Ambos, no entanto, necessitam do pouco carismático ministro de Energia e Petróleo, Rafael Ramirez, o número três do triângulo. Ramirez é conhecido popularmente como o "dono do talão de cheques" por controlar a estatal petroleira PDVSA, coração da economia do país.

Nas últimas semanas, dirigentes políticos opositores e os meios de comunicação privados vinham alimentando informações sobre uma suposta divisão entre Maduro e Cabello. Para responder aos rumores, os dois chegaram a se abraçar em duas diferentes manifestações públicas, para baixar a tensão na base chavista que, por enquanto, só confia em Chávez.

"Dizem que Diosdado e eu estamos nos matando (…) Estamos nos matando de lealdade a Chávez e à pátria", disse Maduro, ao abraçar a Cabello.

O presidente venezuelano permanece hospitalizado em Cuba após sofrer complicações em sua quarta cirurgia. De acordo com o governo, a infecção respiratória que enfrenta está controlada, porém a insuficiência respiratória persiste.

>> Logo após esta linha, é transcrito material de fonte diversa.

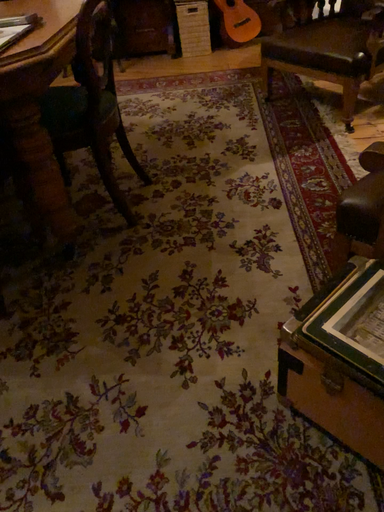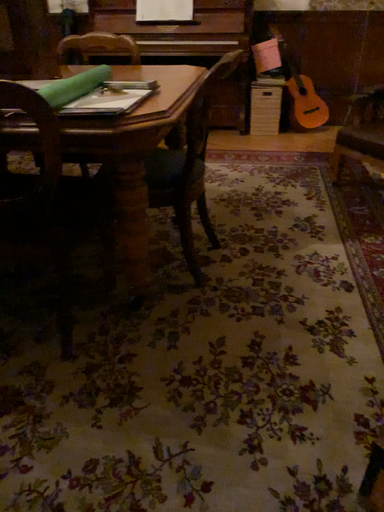 Question: How did the camera likely rotate when shooting the video?

Choices:
 (A) rotated downward
 (B) rotated upward

Answer: (B) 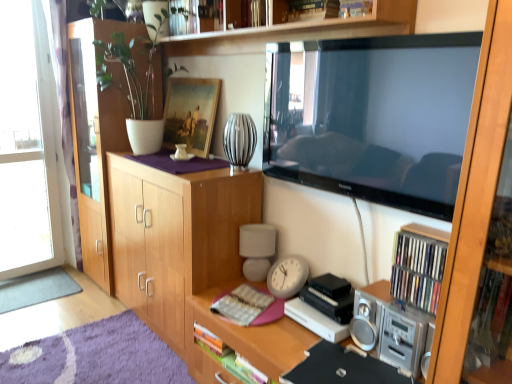 How much space does light brown wood cabinet at center, which is the 1th cabinetry from right to left, occupy vertically?

The height of light brown wood cabinet at center, which is the 1th cabinetry from right to left, is 1.02 meters.

I want to click on wooden cabinet at left, which is the 2th cabinetry in right-to-left order, so pyautogui.click(x=98, y=133).

This screenshot has height=384, width=512. Describe the element at coordinates (26, 146) in the screenshot. I see `transparent glass door at left` at that location.

What do you see at coordinates (390, 327) in the screenshot? I see `silver metallic stereo at lower right` at bounding box center [390, 327].

Locate an element on the screen. Image resolution: width=512 pixels, height=384 pixels. white matte lamp at center is located at coordinates (256, 249).

In order to click on light brown wood cabinet at center, which is counted as the 2th cabinetry, starting from the left in this screenshot , I will do `click(176, 237)`.

Does gray carpet at lower left come behind white matte lamp at center?

Yes, the depth of gray carpet at lower left is greater than that of white matte lamp at center.

In terms of height, does gray carpet at lower left look taller or shorter compared to white matte lamp at center?

Clearly, gray carpet at lower left is shorter compared to white matte lamp at center.

Can we say gray carpet at lower left lies outside white matte lamp at center?

Yes, gray carpet at lower left is not within white matte lamp at center.

Is gray carpet at lower left facing away from white matte lamp at center?

No, gray carpet at lower left is not facing the opposite direction of white matte lamp at center.

How different are the orientations of wooden at upper center and gray carpet at lower left in degrees?

They differ by 89.2 degrees in their facing directions.

Can you confirm if wooden at upper center is positioned to the left of gray carpet at lower left?

No, wooden at upper center is not to the left of gray carpet at lower left.

Is wooden at upper center in contact with gray carpet at lower left?

wooden at upper center and gray carpet at lower left are clearly separated.

Could you tell me if wooden at upper center is facing gray carpet at lower left?

No, wooden at upper center is not turned towards gray carpet at lower left.

Is hardcover book at center not inside wooden desk at center?

Actually, hardcover book at center is within wooden desk at center.

From the image's perspective, which one is positioned lower, hardcover book at center or wooden desk at center?

wooden desk at center appears lower in the image.

Is hardcover book at center facing towards wooden desk at center?

No, hardcover book at center is not oriented towards wooden desk at center.

Locate an element on the screen. The width and height of the screenshot is (512, 384). desk located in front of the hardcover book at center is located at coordinates (244, 339).

Would you say transparent glass door at left is part of wooden at upper center's contents?

Actually, transparent glass door at left is outside wooden at upper center.

Is wooden at upper center positioned with its back to transparent glass door at left?

No, wooden at upper center's orientation is not away from transparent glass door at left.

How far apart are wooden at upper center and transparent glass door at left?

The distance of wooden at upper center from transparent glass door at left is 1.50 meters.

Considering the relative sizes of wooden cabinet at left, which is the 2th cabinetry in right-to-left order, and wooden at upper center in the image provided, is wooden cabinet at left, which is the 2th cabinetry in right-to-left order, shorter than wooden at upper center?

In fact, wooden cabinet at left, which is the 2th cabinetry in right-to-left order, may be taller than wooden at upper center.

Who is bigger, wooden cabinet at left, which ranks as the first cabinetry in left-to-right order, or wooden at upper center?

Bigger between the two is wooden cabinet at left, which ranks as the first cabinetry in left-to-right order.

In terms of width, does wooden cabinet at left, which is the 2th cabinetry in right-to-left order, look wider or thinner when compared to wooden at upper center?

In the image, wooden cabinet at left, which is the 2th cabinetry in right-to-left order, appears to be wider than wooden at upper center.

From the image's perspective, does wooden cabinet at left, which ranks as the first cabinetry in left-to-right order, appear lower than wooden at upper center?

Yes, from the image's perspective, wooden cabinet at left, which ranks as the first cabinetry in left-to-right order, is below wooden at upper center.

You are a GUI agent. You are given a task and a screenshot of the screen. Output one action in this format:
    pyautogui.click(x=<x>, y=<y>)
    Task: Click on the 2nd cabinetry below when counting from the white ceramic vase at upper left (from the image's perspective)
    The width and height of the screenshot is (512, 384).
    Given the screenshot: What is the action you would take?
    pyautogui.click(x=176, y=237)

Considering the positions of objects light brown wood cabinet at center, which is counted as the 2th cabinetry, starting from the left, and white ceramic vase at upper left in the image provided, who is more to the left, light brown wood cabinet at center, which is counted as the 2th cabinetry, starting from the left, or white ceramic vase at upper left?

white ceramic vase at upper left.

Does light brown wood cabinet at center, which is counted as the 2th cabinetry, starting from the left, lie in front of white ceramic vase at upper left?

Yes, light brown wood cabinet at center, which is counted as the 2th cabinetry, starting from the left, is closer to the viewer.

From a real-world perspective, is light brown wood cabinet at center, which is the 1th cabinetry from right to left, positioned under white ceramic vase at upper left based on gravity?

Yes.

Can you confirm if silver metallic stereo at lower right is thinner than wooden at upper center?

No.

Is point (379, 305) closer to camera compared to point (221, 46)?

That is True.

Which object is further away from the camera taking this photo, silver metallic stereo at lower right or wooden at upper center?

silver metallic stereo at lower right is more distant.

Measure the distance between silver metallic stereo at lower right and wooden at upper center.

They are 3.89 feet apart.

The width and height of the screenshot is (512, 384). I want to click on plain behind the white matte lamp at center, so click(x=36, y=289).

In the image, there is a wooden at upper center. At what (x,y) coordinates should I click in order to perform the action: click on plain below it (from the image's perspective). Please return your answer as a coordinate pair (x, y). The height and width of the screenshot is (384, 512). Looking at the image, I should click on (36, 289).

Looking at the image, which one is located closer to wooden cabinet at left, which is the 2th cabinetry in right-to-left order, hardcover book at center or white matte lamp at center?

white matte lamp at center.

From the image, which object appears to be nearer to hardcover book at center, white matte lamp at center or wooden at upper center?

white matte lamp at center.

When comparing their distances from gray carpet at lower left, does wooden at upper center or silver metallic stereo at lower right seem closer?

wooden at upper center is positioned closer to the anchor gray carpet at lower left.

Há mais de um mês Chávez não é visto ou ouvido em público, fator que aumenta a tensão no país sobre o futuro da Presidência e as consequências de uma eventual era pós-Chavez.

Mito

Outro desafio para o chavismo como movimento é a herança carismática de Chávez. Sua simbologia tende a fortalecer o governo e sua carga emotiva, porém, isso também tende a ser uma "carga pesada" para aquele que pretenda ocupar seu lugar na liderança política do chavismo.
 

"É um dos personagens mais importantes e significativos dos últimos cinquenta anos. Há poucos com seu calibre. No contexto latino-americano, é o mais interessante desde Fidel Castro", afirmou o historiador britânico Richard Gott, especialista em América Latina, autor do livro À Sombra do Libertador – Hugo Chávez Frias e a transformação da Venezuela.

Para Gott, sem Chávez, a Venezuela entrará em um período de "normalização". "Será um país normal, sem tanta projeção, sem um líder carismático", afirmou.

Especialistas ouvidos pela BBC Brasil, tanto simpatizantes como críticos à revolução bolivariana, concordam com a definição do Chavismo como um movimento histórico, de bases populares, que tem como pilares ideológicos "o socialismo, o anti-imperialismo, a justiça social, soberania nacional e integração latino-americana".

Para além dos termos conceituais, na opinião do analista político Oscar Schemel, da Consultoria Hinterlaces, "o chavismo se constitui em uma unidade emocional, numa identidade de classe e em uma nova cultura político popular", afirmou Schemel.

Desde que foi diagnosticado com câncer, a figura política de Chávez como mito passou a se fortalecer.

Dezenas de missas, cultos, rituais indígenas e de santería (culto afro local) são realizadas diariamente em nome da recuperação da saúde do presidente.

Nas ruas, velhos e novos grafites com a imagem de Chávez disputam espaço nos muros da capital. Em algumas casas, a foto do "comandante" está colocada em um altar, sempre acompanhado de uma vela.

"Ele (Chávez) nunca vai morrer. Mesmo se não estiver mais aqui, seu pensamento nunca morrerá", disse uma simpatizante, durante manifestação de apoio ao presidente.